By Dr. David Tozer, Ph.D., ASQ CQE and SSBB, Education & Audit Chair.
Over the years I have seen many presentations where people collect data to perform evaluations and then try to draw conclusions from the data. In many cases it is difficult to draw conclusions from the data collected. A common reason for this difficulty is the data were collected by an experiment or evaluation that did not use designed experiment methodology to guide how to collect data.
For almost 100 years, we have been teaching Design of Experiments (DOE) to students. These methods are more efficient and effective, from an economic perspective, than other methods. In some industries, designed experiments are used regularly. Examples include agriculture, chemical and pharmaceutical safety and efficacy testing (pre-clinical and clinical trials). In other parts of industry, designed experiments are uncommon. Many of us are involved in doing experiments or evaluations. I think it would be useful to use a scientific method to perform experiments or evaluations.
Scientific work is based on having standards. I am not referring to ISO standards, but the physical standards that are the basis for commerce, physics, chemistry, biology, engineering and medicine. Standards reduce bias and allow us to use a common language to describe the world. These physical standards include the degree (temperature), ampere, kilogram, metre, second and mole. In the case of biological and social systems, we often do not have well-defined physical standards when performing experiments or evaluations. In these circumstances we designate a sample from the population as a control to serve as the standard. Controls receive a reference treatment and can include placebos (sugar pill), untreated subjects or a current treatment.
Designed experiments can be used in almost all industries and get useful results. The simplest experiment that could be used by many organizations is described in the following example.

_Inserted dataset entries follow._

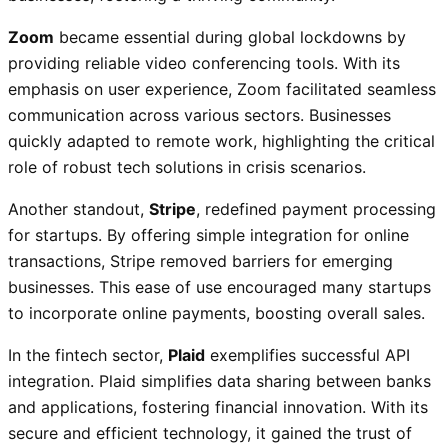
Zoom
became essential during global lockdowns by
providing reliable video conferencing tools. With its
emphasis on user experience, Zoom facilitated seamless
communication across various sectors. Businesses
quickly adapted to remote work, highlighting the critical
role of robust tech solutions in crisis scenarios.
Another standout,
Stripe
, redefined payment processing
for startups. By offering simple integration for online
transactions, Stripe removed barriers for emerging
businesses. This ease of use encouraged many startups
to incorporate online payments, boosting overall sales.
In the fintech sector,
Plaid
exemplifies successful API
integration. Plaid simplifies data sharing between banks
and applications, fostering financial innovation. With its
secure and efficient technology, it gained the trust of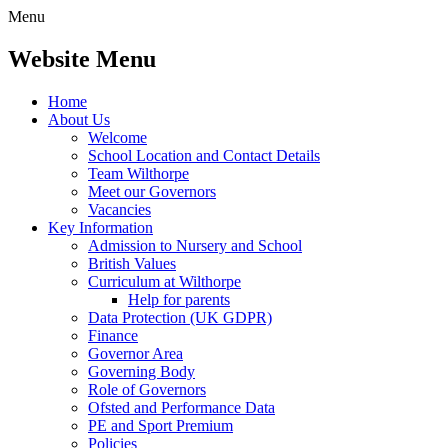
Menu
Website Menu
Home
About Us
Welcome
School Location and Contact Details
Team Wilthorpe
Meet our Governors
Vacancies
Key Information
Admission to Nursery and School
British Values
Curriculum at Wilthorpe
Help for parents
Data Protection (UK GDPR)
Finance
Governor Area
Governing Body
Role of Governors
Ofsted and Performance Data
PE and Sport Premium
Policies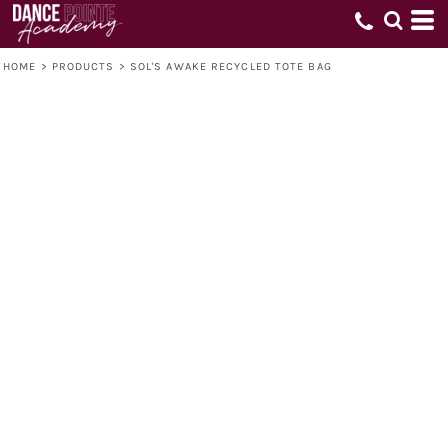
HOME
>
PRODUCTS
>
SOL'S AWAKE RECYCLED TOTE BAG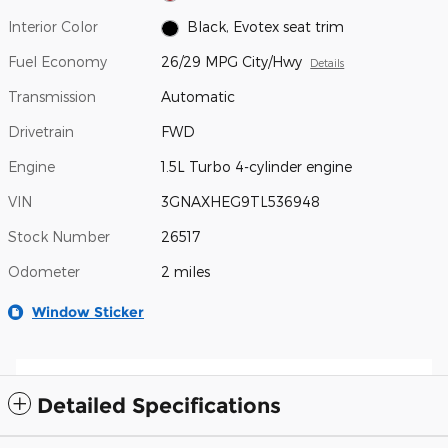
Interior Color
Black, Evotex seat trim
Fuel Economy
26/29 MPG City/Hwy
Details
Transmission
Automatic
Drivetrain
FWD
Engine
1.5L Turbo 4-cylinder engine
VIN
3GNAXHEG9TL536948
Stock Number
26517
Odometer
2 miles
Window Sticker
Detailed Specifications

An activity that is done in almost all industries is training. Another thing that is common to many industries: the money spent on training does not seem to yield the expected results in increased productivity or effectiveness.
So, to assess training effectiveness the following process could be used:
1) Before training begins:
- Training methods are developed and documented;
- Important performance metrics are identified;
- People being sent on training are evaluated to access current performance, the control, and data collected on the current performance.
2) The people are then trained in the required skill using the developed methods.
3) After training is completed, the trained people are evaluated for their performance of the required skill, the treatment effect.
4) The difference in performance between the control and the treatment is assessed to see if there is a training effect.
In more technical terms, this set up is a single factor (training) repeated measures (repeated on the same people) two level experiment (control and treatment).
The analysis of the results requires the use of the first statistical test discovered in the early 1900s. It too is the simplest possible statistical test.
We also need to make sure the environment and selection of trainees is done in as uniform a manner as possible. It is important to ensure the environment, in which any experiment or evaluation is done, is understood and documented. All results are conditional on the environment the data were collected in. In the case of the training example the results are conditional on the training methods.
An important take away from this short discussion is the idea of a control as a reference standard. It is not the same as a physical standard, but it is a standard nonetheless. Standards in the form of controls should form the basis for evaluations and experiments in many business situations.
As mentioned earlier, the example demonstrates the simplest designed experiment possible. The real world is a lot more complicated. For more complicated systems, more complicated designs need to be used. Many economical methods have been developed over the years to handle complicated situations. The methods can be used for evaluation, screening and optimization. Some designs look for relative changes and may not, at first glance, appear to have a standard or control. It is always a useful exercise to determined what the actual control is when doing an experiment or evaluation.
By performing designed experiments, data collected during the evaluation are turned into information about the effectiveness of an intervention. By using information, we can make better informed decisions.